La question en effet est à l’ordre du jour. Elle ne touche plus seulement l’éducation, la transmission de savoir, de culture et de valeurs que le progrès technologique,  l’accès immédiat à toutes sortes de sources, l’individualisation croissante des styles de vie rendent plus difficiles. Aujourd’hui tous les registres de la vie personnelle et collective sont impactés : qu’il s’agisse d’associations, d’entreprises, de civisme, de spiritualité ou d’éthique, comment transmettre, comment former à une véritable responsabilité ?

La question est en réalité bien plus profonde et radicale. Ce n’est plus seulement le moyen de transmission mais l’acte même de transmettre qui est en cause. Qu’est-ce que transmettre ? Qui peut ou doit transmettre, et à qui ? Pourquoi et que transmettre ? Nous voici renvoyés à « l ‘élémentaire »: il nous faut comprendre et fonder à frais nouveau nos attitudes les plus basiques, l’esprit qui les fonde et les fait naître. La naissance ou la renaissance d’une pratique est liée à la compréhension de ses enjeux les plus spirituels.

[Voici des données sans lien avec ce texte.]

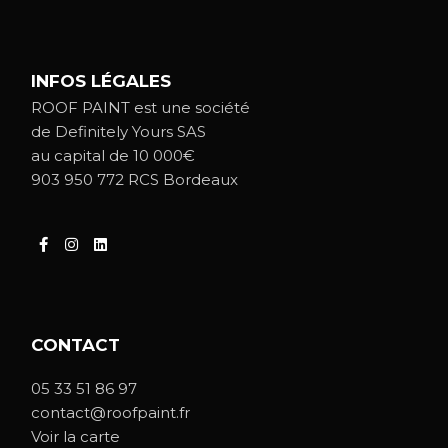
INFOS LÉGALES
ROOF PAINT est une société
de Definitely Yours SAS
au capital de 10 000€
903 950 772 RCS Bordeaux
CONTACT
05 33 51 86 97
contact@roofpaint.fr
Voir la carte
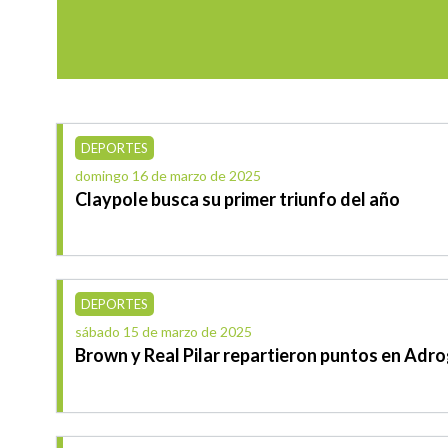
DEPORTES
domingo 16 de marzo de 2025
Claypole busca su primer triunfo del año
DEPORTES
sábado 15 de marzo de 2025
Brown y Real Pilar repartieron puntos en Adr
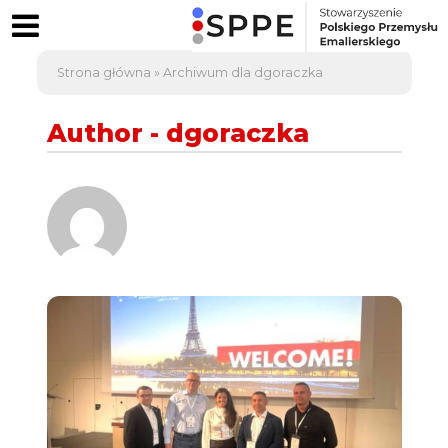
Strona główna
»
Archiwum dla dgoraczka
Author - dgoraczka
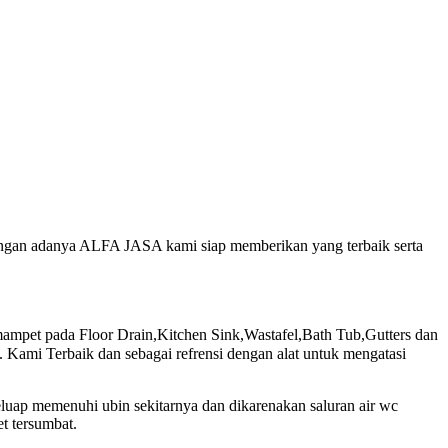
 dengan adanya ALFA JASA kami siap memberikan yang terbaik serta
mpet pada Floor Drain,Kitchen Sink,Wastafel,Bath Tub,Gutters dan
Kami Terbaik dan sebagai refrensi dengan alat untuk mengatasi
eluap memenuhi ubin sekitarnya dan dikarenakan saluran air wc
t tersumbat.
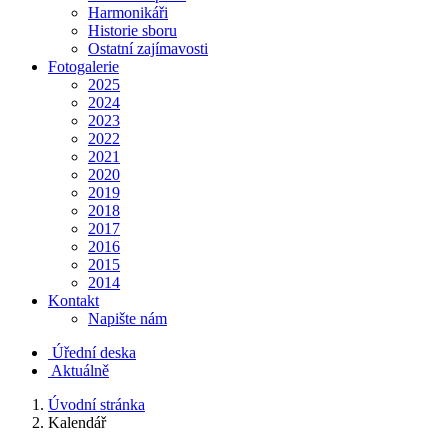
Harmonikáři
Historie sboru
Ostatní zajímavosti
Fotogalerie
2025
2024
2023
2022
2021
2020
2019
2018
2017
2016
2015
2014
Kontakt
Napište nám
Úřední deska
Aktuálně
Úvodní stránka
Kalendář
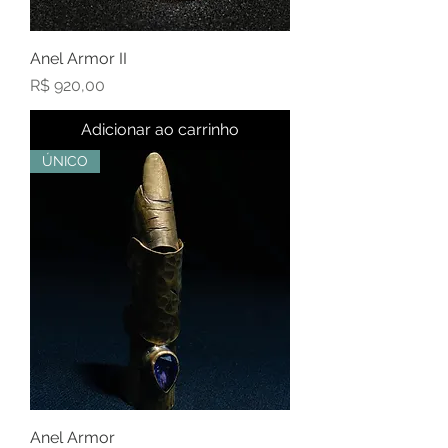
Anel Armor II
Preço
R$ 920,00
Adicionar ao carrinho
ÚNICO
Anel Armor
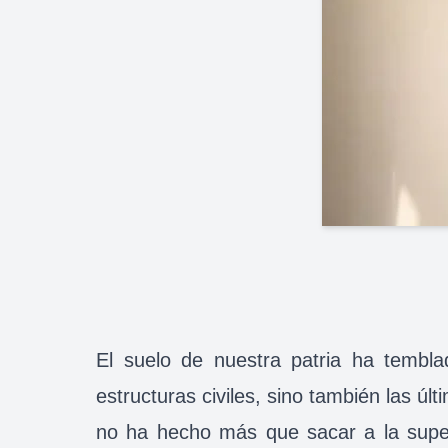
El suelo de nuestra patria ha tembla
estructuras civiles, sino también las ú
no ha hecho más que sacar a la super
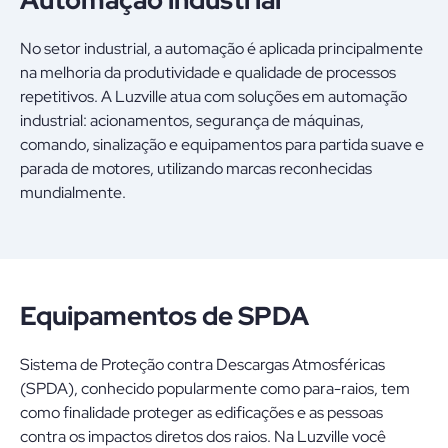
No setor industrial, a automação é aplicada principalmente
na melhoria da produtividade e qualidade de processos
repetitivos. A Luzville atua com soluções em automação
industrial: acionamentos, segurança de máquinas,
comando, sinalização e equipamentos para partida suave e
parada de motores, utilizando marcas reconhecidas
mundialmente.
Equipamentos de SPDA
Sistema de Proteção contra Descargas Atmosféricas
(SPDA), conhecido popularmente como para-raios, tem
como finalidade proteger as edificações e as pessoas
contra os impactos diretos dos raios. Na Luzville você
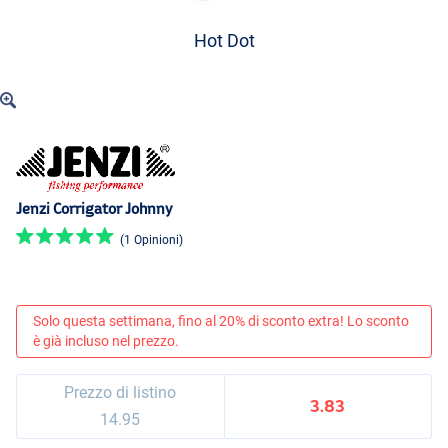
Hot Dot
Jenzi Corrigator Johnny
(1 Opinioni)
Solo questa settimana, fino al 20% di sconto extra! Lo sconto
è già incluso nel prezzo.
Prezzo di listino
3.83
14.95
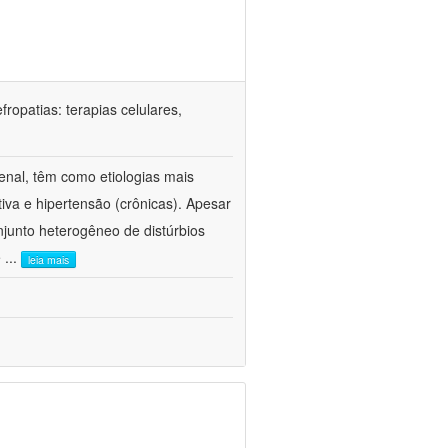
ropatias: terapias celulares,
enal, têm como etiologias mais
iva e hipertensão (crônicas). Apesar
junto heterogêneo de distúrbios
e
...
leia mais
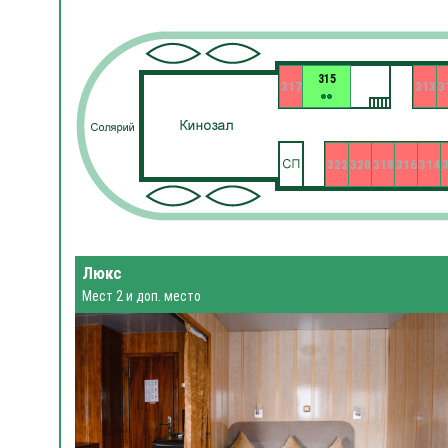
315
317
313
3
322
320
318
316
314
Люкс
Мест 2 и доп. место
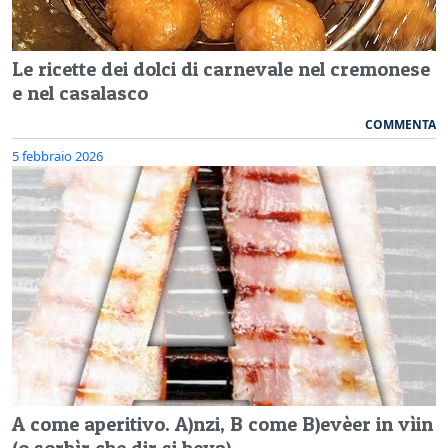
Le ricette dei dolci di carnevale nel cremonese
e nel casalasco
COMMENTA
5 febbraio 2026
A come aperitivo. A)nzi, B come B)evèer in vìin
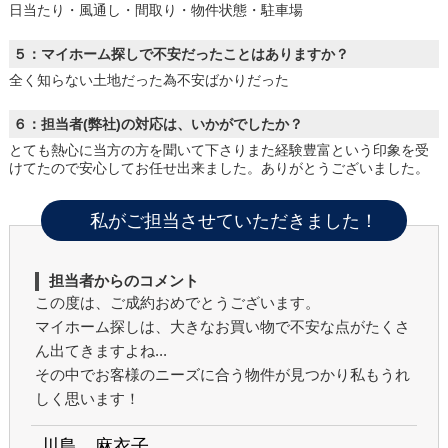
日当たり・風通し・間取り・物件状態・駐車場
５：マイホーム探しで不安だったことはありますか？
全く知らない土地だった為不安ばかりだった
６：担当者(弊社)の対応は、いかがでしたか？
とても熱心に当方の方を聞いて下さりまた経験豊富という印象を受
けてたので安心してお任せ出来ました。ありがとうございました。
私がご担当させていただきました！
担当者からのコメント
この度は、ご成約おめでとうございます。
マイホーム探しは、大きなお買い物で不安な点がたくさ
ん出てきますよね...
その中でお客様のニーズに合う物件が見つかり私もうれ
しく思います！
川島 麻衣子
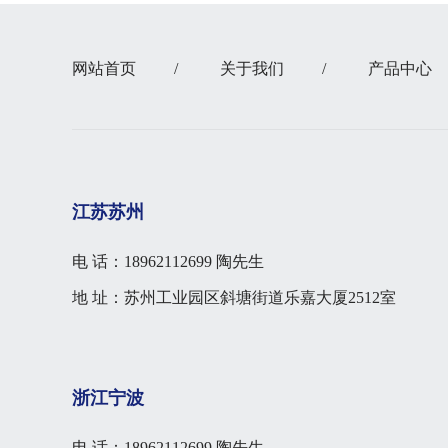
网站首页
/
关于我们
/
产品中心
江苏苏州
电 话：18962112699 陶先生
地 址：苏州工业园区斜塘街道乐嘉大厦2512室
浙江宁波
电 话：18962112699 陶先生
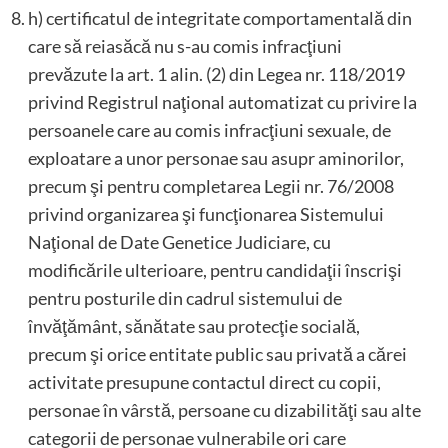
h) certificatul de integritate comportamentală din
care să reiasăcă nu s-au comis infracţiuni
prevăzute la art. 1 alin. (2) din Legea nr. 118/2019
privind Registrul naţional automatizat cu privire la
persoanele care au comis infracţiuni sexuale, de
exploatare a unor personae sau asupr aminorilor,
precum şi pentru completarea Legii nr. 76/2008
privind organizarea şi funcţionarea Sistemului
Naţional de Date Genetice Judiciare, cu
modificările ulterioare, pentru candidaţii înscrişi
pentru posturile din cadrul sistemului de
învăţământ, sănătate sau protecţie socială,
precum şi orice entitate public sau privată a cărei
activitate presupune contactul direct cu copii,
personae în vârstă, persoane cu dizabilităţi sau alte
categorii de personae vulnerabile ori care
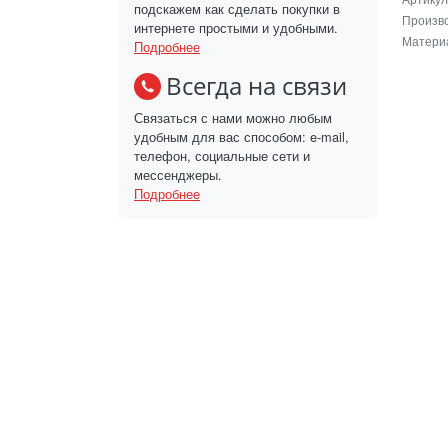
подскажем как сделать покупки в
Произв
интернете простыми и удобными.
Матери
Подробнее
Всегда на связи
Связаться с нами можно любым
удобным для вас способом: e-mail,
телефон, социальные сети и
мессенджеры.
Подробнее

C’était déjà la question de Nicodème à Jésus (Jn 3,4) « Comment un homme peut-il naître, étant vieux ? » Pour voir le royaume de Dieu et y entrer, il faut renaître d’eau et d’esprit, de souffle. Transmettre est bien plus qu’une transaction, une relation pédagogique ou l’expression d’un intérêt, fût-il vital, ou d’un don. Transmettre c’est toujours triompher de la mort, c’est surmonter l’engloutissement ou la dilution de ce qu’on reçoit, de ce qui nous façonne et nous constitue comme êtres vivants, parlants, agissants. Ainsi Ignace de Loyola, ayant vécu une expérience personnelle de Dieu aussi intense que féconde pour sa vie et celle de l’Eglise, a-t-il entrepris de trier dans sa mémoire ce qui pouvait être utile à d’autres. C’est la raison d’être des Exercices spirituels qui continuent d’aider cinq siècles après tant de personnes à trouver Dieu en même temps que leur vocation, toute l’orientation de leur vie, dans une joie qui ne peut leur être ôtée. Transmettre un bien, un savoir, une expérience, une passion,… c’est l’inscrire et l‘instituer dans l’histoire, c’est le partager et lui donner un avenir, une destinée qui nous échappe car elle ne nous appartient plus, mais elle est porteuse de vie, de cohésion, de mise en relation, de naissance nouvelle.
Sur toute cette problématique actuelle, on peut se référer avec intérêt au n° 233 de Christus « Hériter et transmettre ».